Religião, gênero e sexualidade

Uma das dimensões históricas das ações políticas das religiões está centrada na relação entre gênero e sexualidade e nas conceitualizações que elas fazem sobre esse binômio.

Para a Igreja Católica, a figura da mulher aparece no imaginário como o símbolo da desobediência, da sexualidade, e da liberdade. O mito de Adão e Eva, que, com a expulsão do paraíso, marcou o destino malogrado dos homens, é produto da tentação exercida pela mulher. A Igreja, instituição masculina e patriarcal, tem tentado limitar a autonomia da mulher, confinando-a ao espaço “sagrado” da maternidade.

Em tal imaginário, as mulheres são representadas como simples instrumentos da vontade de Deus. Sua capacidade como sujeitos adultos de tomar decisões livres e autônomas aparece questionada, cerceada e negada.

A Igreja Católica tradicionalmente considera pecaminoso qualquer ato que dissocie a união sexual da procriação. Embora desde o Concílio Vaticano II essa formulação esteja modificada, deixando aberta a opção da anticoncepção por métodos naturais, o certo é que homens e mulheres que realizam um exercício consciente e responsável de seus direitos sexuais e reprodutivos são condenados.

Aceitar e respeitar o exercício desses direitos, inclusive o do aborto, implica uma inversão na lógica patriarcal da instituição, cuja influência nas decisões políticas em muitos casos tem cerceado a possibilidade de avanço das legislações e políticas públicas que os habilitem.

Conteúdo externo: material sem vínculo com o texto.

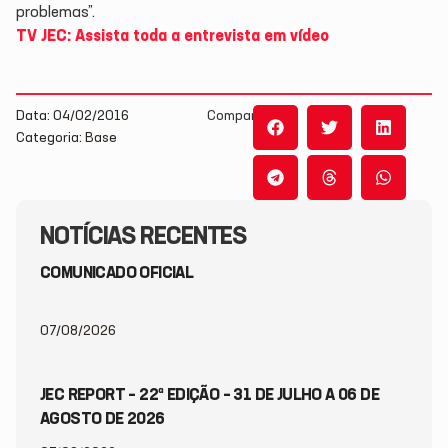
problemas”.
TV JEC: Assista toda a entrevista em vídeo
Data: 04/02/2016
Compartilhe:
Categoria: Base
NOTÍCIAS RECENTES
COMUNICADO OFICIAL
07/08/2026
JEC REPORT – 22ª EDIÇÃO – 31 DE JULHO A 06 DE
AGOSTO DE 2026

Por outro lado, a Igreja tolera a hipocrisia que reconhece a existência das práticas de aborto e anticoncepção no âmbito privado, desde que não transcendam ao âmbito público. Legitimar uma prática cotidiana deixaria em evidência a contradição que existe entre o exercício da autonomia – e da livre decisão – e o poder, a autoridade e o controle social próprios da estrutura eclesial.

No protestantismo existem diferenças substanciais no que se refere ao lugar que a mulher ocupa e a seus direitos, conforme os momentos históricos. Mulheres protestantes atuaram como missionárias e se comprometeram em movimentos antiescravagistas, em lutas sufragistas e em ligas de reforma moral.

As formas de reação (fundamentalista) a esse movimento resgataram, como lugar para a mulher, o lar e a maternidade, investindo contra a participação política e social feminina. O resgate da família “nuclear”, com uma estrutura de papéis bem definida, é um imperativo categórico dos modelos pentecostais. Nas narrativas de conversão reforça-se um papel claramente restritivo para as mulheres, reforçam-se as estratégias contra a cessão de poder a elas no âmbito público e se consolidam formas de poder e autoridade masculinas.

Questões de gênero e sexualidade são temas cruciais na reorganização da Igreja Católica, e a maioria de suas ações políticas, nas últimas décadas do século XX e princípio do XXI, centrou-se em fortalecer a proeminência da família e a norma heterossexual. Nesse sentido, os ataques à homossexualidade são outro de seus eixos políticos. As intervenções nas Conferências das Nações Unidas sobre População e Desenvolvimento, no Cairo, em 1994, e da Mulher, em Beijing, em 1995, são uma mostra acabada da intromissão da Igreja Católica na elaboração das plataformas de ação em relação à sexualidade e aos direitos a ela referentes.

Tanto as lutas feministas como as das minorias sexuais pela reivindicação de direitos são consideradas “inimigas” no propósito de restaurar o papel da família, a heterossexualidade e o papel da mulher. No documento papal Mulieris Dignitatem , de João Paulo II, fica explicitada a “visão” das mulheres pela Igreja. Elas têm apenas dois destinos, assinalados pela biologia: “ser virgens ou mães”, com a negação da sexualidade fora do matrimônio e da família.

Contudo, no interior da instituição, ocorreram respostas ao embate: entre elas a teologia feminista católica e a organização Católicas pelo Direito de Decidir, que tentam expor publicamente uma nova interpretação do lugar das mulheres na sociedade, e propor uma ação política que reivindique o direito de decidir sobre o próprio corpo, tanto para mulheres como para as minorias sexuais.